Mediterráneas tempestades de acero
Nicanor Gómez Villegas

Madrid | Junio 2026
En un texto anterior, titulado prácticamente igual que este (Tempestades de acero), le dediqué atención a uno de los grandes mitos de mi infancia: los vikingos. Erik el Rojo, Leif Erikson, Ragnar Lodbrok, Björn Ironside, los drakares, Miklagard (Constantinopla), la guardia varega. Y naturalmente las tempestades de acero. Ernst Jünger tituló así su estremecedor relato sobre su experiencia en las trincheras de Flandes en la Primera Guerra Mundial. El título lo tomó prestado de una saga islandesa. Una “tempestad de acero” era un kenning (de la raíz germánica kennen, “conocer”; el plural eskenningar) para referirse a una nube de flechas. Alguna de las sesiones interminables de Trommelfeuer, “fuego de tambor”, aquellos interminables bombardeos que caían durante horas sobre las trincheras para preparar el terreno a un ataque de la infantería, junto con la lectura homeopática de las sagas de los vikingos, debieron de darle como por ensalmo ese título al joven Jünger: In Stahlgewittern.
A los nórdicos les chiflaban las metáforas poéticas para referirse a las cosas. Algunos ejemplos. El hielo o la nieve eran “el sudario de la tierra”, el mar, “el camino de las ballenas”, el barco “el caballo de las olas”. La sangre era “el rocío de los heridos”, una espada, “el pez del combate”, el cuervo, “el pájaro de los cadáveres”, y un campo de batalla “un festín de cuervos”, y el fuego, “el lobo de la comida”. El oro era “el fuego del mar”, porque los tesoros brillaban bajo el agua.
Los vikingos llamaban a Mediterráneo en su lengua nórdica Miðjarðarhav, esto es, “el mar del medio de la tierra”

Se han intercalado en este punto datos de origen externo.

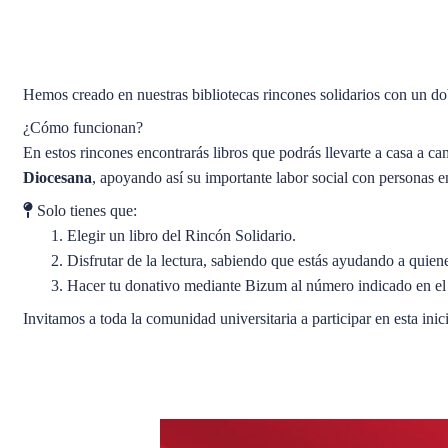
Hemos creado en nuestras bibliotecas rincones solidarios con un dob
¿Cómo funcionan?
En estos rincones encontrarás libros que podrás llevarte a casa a 
Diocesana
, apoyando así su importante labor social con personas e
Solo tienes que:
Elegir un libro del Rincón Solidario.
Disfrutar de la lectura, sabiendo que estás ayudando a quien
Hacer tu donativo mediante Bizum al número indicado en el
Invitamos a toda la comunidad universitaria a participar en esta ini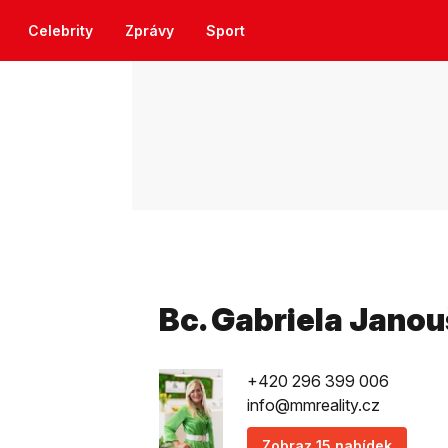
Celebrity
Zprávy
Sport
Bc. Gabriela Jano
+420 296 399 006
info@mmreality.cz
Zobraz 15 nabídek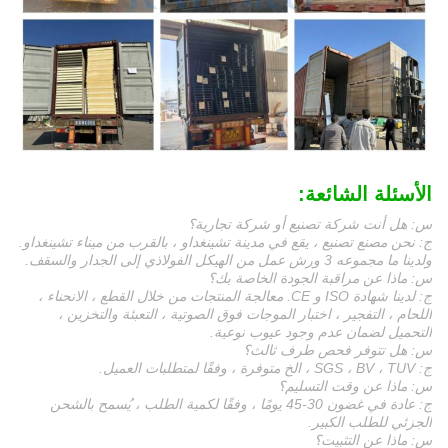
الأسئلة الشائعة:
س: هل أنت شركة تصنيع أو شركة تجارية؟
ج: نحن مصنع تصنيع ، يقع في مدينة تشينغداو ، بالقرب من ميناء تشينغداو.
ولدينا ما مجموعه 3 ورش عمل من الهيكل الفولاذي إلى الجدار والسقف.
س: ماذا عن مراقبة الجودة الخاصة بك؟
ج: لدينا شهادة ISO و CE. معالجة المنتجات من خلال القطع ، الانحناء ،
اللحام ، التفجير ، اختبار الموجات فوق الصوتية ، التعبئة والتخزين ،
التحميل لضمان عدم وجود عيوب نوعية.
س: هل تتوفر فحص طرف ثالث؟
ج: SGS ، BV ، TUV ، الخ متوفرة ، وفقًا لمتطلبات العميل.
س: ماذا عن وقت التسليم؟
ج: عادة في غضون 30-45 يومًا ، وفقًا لكمية الطلب ، يُسمح بالشحن
الجزئي للطلب الكبير.
س: ماذا عن التثبيت؟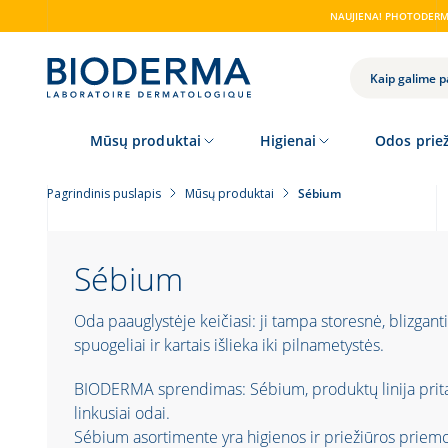
Skip
NAUJIENA! PHOTODERM 
to
main
content
PAIEŠKA
Mūsų produktai
Higienai
Odos priež
Pagrindinis puslapis
Mūsų produktai
Sébium
Sébium
Oda paauglystėje keičiasi: ji tampa storesnė, blizganti
spuogeliai ir kartais išlieka iki pilnametystės.
BIODERMA sprendimas: Sébium, produktų linija pritaik
linkusiai odai.
Sébium asortimente yra higienos ir priežiūros priemo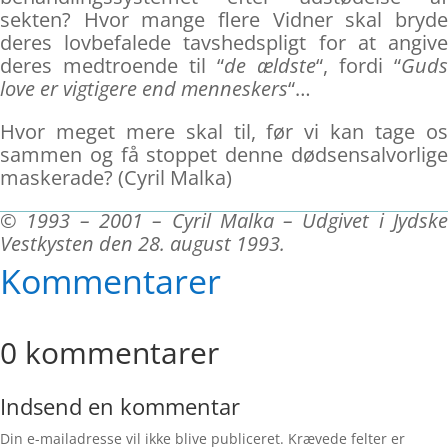
sekten? Hvor mange flere Vidner skal bryde
deres lovbefalede tavshedspligt for at angive
deres medtroende til “
de ældste
“, fordi “
Guds
love er vigtigere end menneskers
“…
Hvor meget mere skal til, før vi kan tage os
sammen og få stoppet denne dødsensalvorlige
maskerade? (Cyril Malka)
© 1993 – 2001 – Cyril Malka – Udgivet i Jydske
Vestkysten den 28. august 1993.
Kommentarer
0 kommentarer
Indsend en kommentar
Din e-mailadresse vil ikke blive publiceret.
Krævede felter er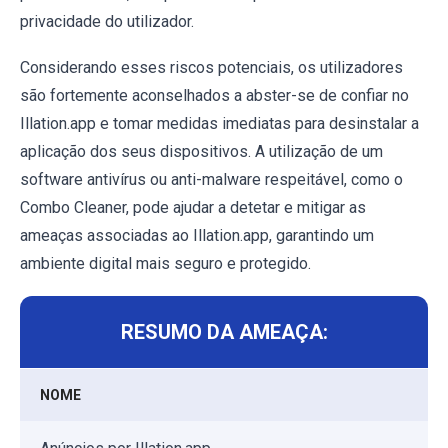
privacidade do utilizador.
Considerando esses riscos potenciais, os utilizadores
são fortemente aconselhados a abster-se de confiar no
Illation.app e tomar medidas imediatas para desinstalar a
aplicação dos seus dispositivos. A utilização de um
software antivírus ou anti-malware respeitável, como o
Combo Cleaner, pode ajudar a detetar e mitigar as
ameaças associadas ao Illation.app, garantindo um
ambiente digital mais seguro e protegido.
RESUMO DA AMEAÇA:
NOME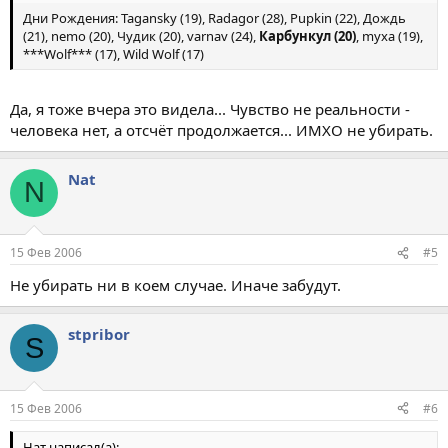
Дни Рождения: Tagansky (19), Radagor (28), Pupkin (22), Дождь
(21), nemo (20), Чудик (20), varnav (24),
Карбункул (20)
, myxa (19),
***Wolf*** (17), Wild Wolf (17)
Да, я тоже вчера это видела... Чувство не реальности -
человека нет, а отсчёт продолжается... ИМХО не убирать.
Nat
N
15 Фев 2006
#5
Не убирать ни в коем случае. Иначе забудут.
stpribor
S
15 Фев 2006
#6
Нат написал(а):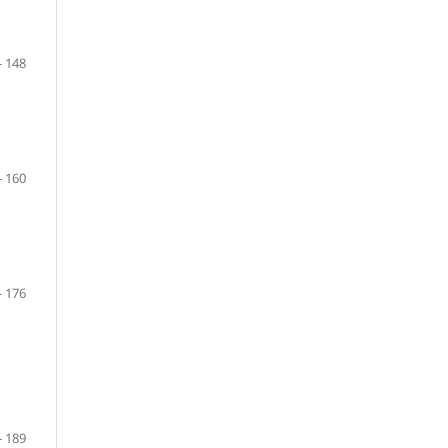
- 148
- 160
- 176
- 189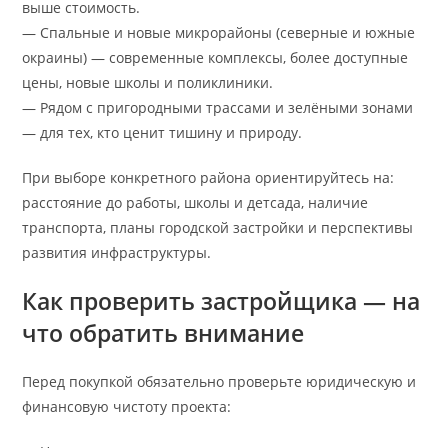
выше стоимость.
— Спальные и новые микрорайоны (северные и южные
окраины) — современные комплексы, более доступные
цены, новые школы и поликлиники.
— Рядом с пригородными трассами и зелёными зонами
— для тех, кто ценит тишину и природу.
При выборе конкретного района ориентируйтесь на:
расстояние до работы, школы и детсада, наличие
транспорта, планы городской застройки и перспективы
развития инфраструктуры.
Как проверить застройщика — на
что обратить внимание
Перед покупкой обязательно проверьте юридическую и
финансовую чистоту проекта:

Borges era un devoto de las sagas islandesas. Leía su enrevesadísima lengua, el nórdico o islandés medieval, como el latín (sus noches estaban llenas de Virgilio, dijo en un poema inolvidable) o el arameo (eso sí, como me recuerda Alejandro Luque, “el arameo que conoce todo el mundo”), ya que la había estudiado y aprendido de manera autodidacta, pues supongo que era un poco difícil encontrar tutores de islandés medieval en Buenos Aires. Pero le cogió tanto gusto a la cosa que le dedicó unas páginas inmortales en su precioso libro Literaturas germánicas y abrió una pequeña academia privada de islandés. Creo recordar que María Kodama fue pupila suya, en claro guiño a los amores dantescos e infernales de Francesca da Rimini y Paolo Malatesta, que se enamoraron leyendo en comandita un texto artúrico.
Leyendo a Borges supe por primera vez de los kenningar, de esas prodigiosas metáforas que describían sobre todo los hechos de armas de los Viking (así los llamaba Borges), la materia principal de esas sagas llenas de batallas, de traiciones, de tratados, de ruptura de esos tratados, de banquetes y melopeas de hidromiel homéricas, de captura de esclavos, de raptos de mujeres, de matanzas, de sangre y acero. De tempestades de acero, en definitiva. Y de muerte, muchísima muerte y desperdicio de vida. Carne para los cuervos. Eso es un buen ejemplokenning para designar una batalla.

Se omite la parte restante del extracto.